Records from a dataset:
════

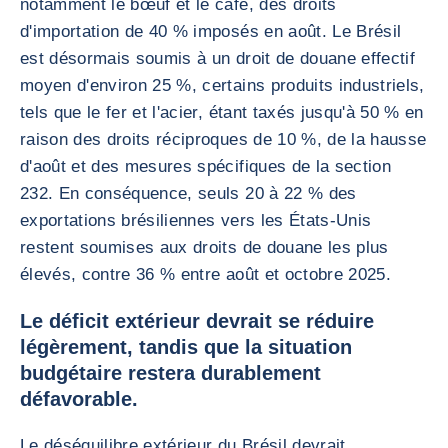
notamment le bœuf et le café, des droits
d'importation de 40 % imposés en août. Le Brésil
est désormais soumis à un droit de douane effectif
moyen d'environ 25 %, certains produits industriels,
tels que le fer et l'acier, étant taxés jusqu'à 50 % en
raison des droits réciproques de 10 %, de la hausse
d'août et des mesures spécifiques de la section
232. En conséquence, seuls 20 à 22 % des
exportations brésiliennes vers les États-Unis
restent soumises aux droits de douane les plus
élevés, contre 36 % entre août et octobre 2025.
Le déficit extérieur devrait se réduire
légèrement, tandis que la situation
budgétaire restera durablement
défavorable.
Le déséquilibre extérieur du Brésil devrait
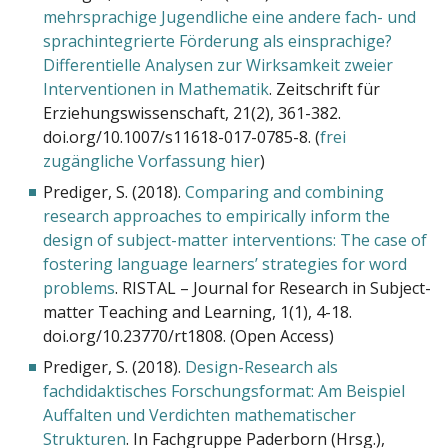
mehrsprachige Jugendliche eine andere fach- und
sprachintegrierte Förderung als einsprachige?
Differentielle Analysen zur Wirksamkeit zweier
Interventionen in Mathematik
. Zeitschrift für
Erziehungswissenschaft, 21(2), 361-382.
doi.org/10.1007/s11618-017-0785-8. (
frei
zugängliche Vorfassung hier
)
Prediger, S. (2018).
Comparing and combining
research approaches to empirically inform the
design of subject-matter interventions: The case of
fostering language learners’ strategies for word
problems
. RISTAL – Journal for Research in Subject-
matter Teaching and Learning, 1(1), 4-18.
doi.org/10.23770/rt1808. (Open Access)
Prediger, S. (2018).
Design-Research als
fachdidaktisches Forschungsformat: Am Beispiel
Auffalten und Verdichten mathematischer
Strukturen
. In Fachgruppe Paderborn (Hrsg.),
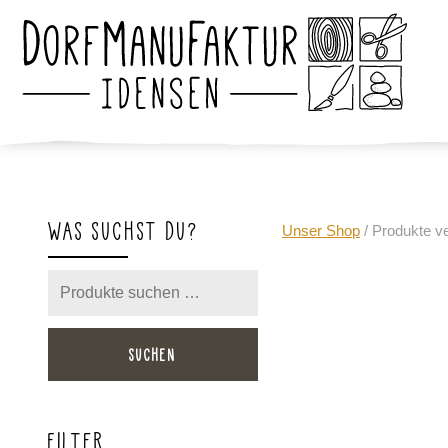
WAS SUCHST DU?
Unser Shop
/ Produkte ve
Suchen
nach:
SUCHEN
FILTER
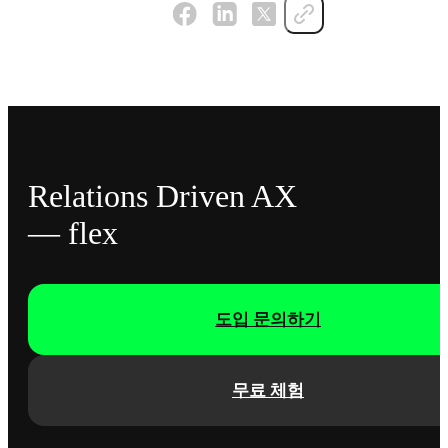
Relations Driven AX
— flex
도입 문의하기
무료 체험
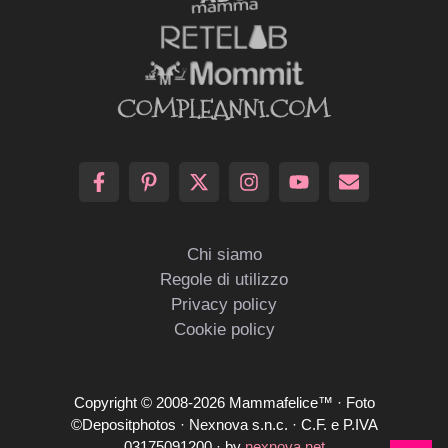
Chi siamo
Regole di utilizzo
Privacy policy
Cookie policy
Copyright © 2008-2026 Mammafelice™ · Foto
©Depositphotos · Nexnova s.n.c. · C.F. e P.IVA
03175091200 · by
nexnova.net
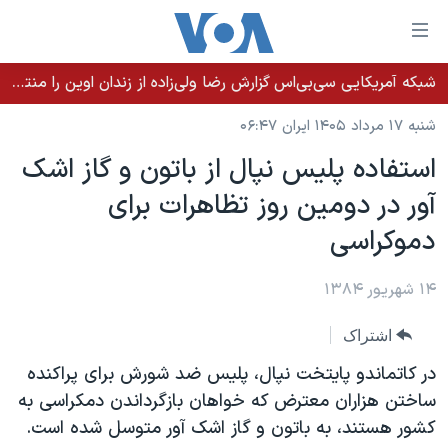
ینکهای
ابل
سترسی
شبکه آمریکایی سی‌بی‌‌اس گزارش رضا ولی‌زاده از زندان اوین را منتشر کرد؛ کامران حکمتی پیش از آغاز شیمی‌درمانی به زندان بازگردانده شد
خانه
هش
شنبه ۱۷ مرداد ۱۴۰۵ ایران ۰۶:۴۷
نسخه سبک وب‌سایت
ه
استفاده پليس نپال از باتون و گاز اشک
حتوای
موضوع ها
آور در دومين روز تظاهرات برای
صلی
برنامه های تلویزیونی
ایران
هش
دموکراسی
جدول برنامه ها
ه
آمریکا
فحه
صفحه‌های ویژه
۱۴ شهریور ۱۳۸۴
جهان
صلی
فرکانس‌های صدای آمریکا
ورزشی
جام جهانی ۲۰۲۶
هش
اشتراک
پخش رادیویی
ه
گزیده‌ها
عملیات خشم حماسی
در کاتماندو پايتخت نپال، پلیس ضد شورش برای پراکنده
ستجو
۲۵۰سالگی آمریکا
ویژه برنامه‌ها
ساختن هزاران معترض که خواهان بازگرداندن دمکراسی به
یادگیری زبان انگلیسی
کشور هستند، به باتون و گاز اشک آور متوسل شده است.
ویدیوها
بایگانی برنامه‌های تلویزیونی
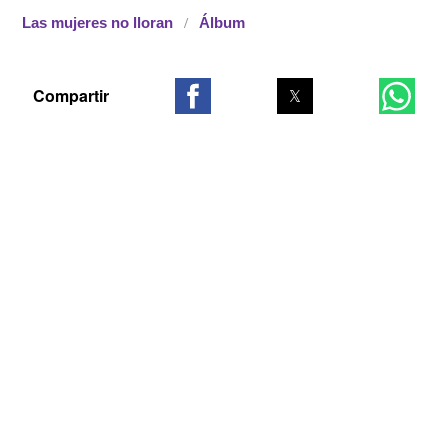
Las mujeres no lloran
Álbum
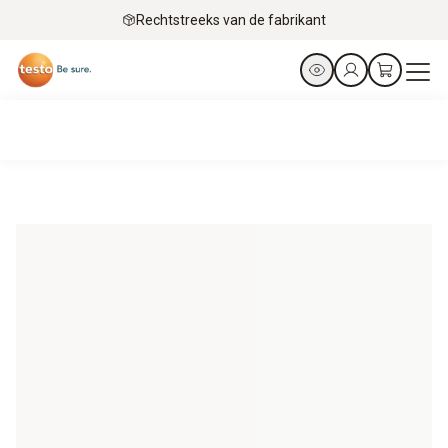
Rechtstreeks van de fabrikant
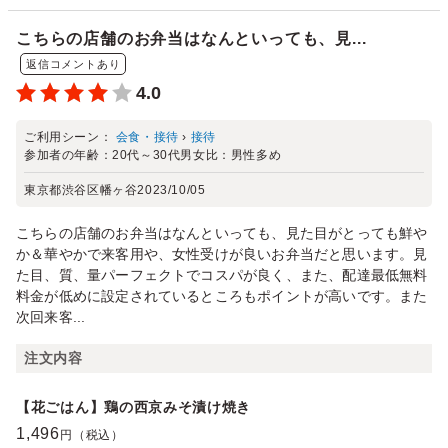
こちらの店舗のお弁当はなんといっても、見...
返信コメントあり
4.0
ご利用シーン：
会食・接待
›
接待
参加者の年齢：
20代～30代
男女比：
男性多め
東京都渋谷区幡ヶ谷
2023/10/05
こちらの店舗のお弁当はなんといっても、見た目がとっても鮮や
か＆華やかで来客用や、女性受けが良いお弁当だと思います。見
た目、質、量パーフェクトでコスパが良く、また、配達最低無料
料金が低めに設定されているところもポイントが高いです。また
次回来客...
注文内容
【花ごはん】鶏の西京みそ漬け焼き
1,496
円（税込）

════

YOUR INSTRUCTIONS >> One number answers this exercise: the count of lines above in which the word "برای" appears.

PROBLEM SOLUTION >> 2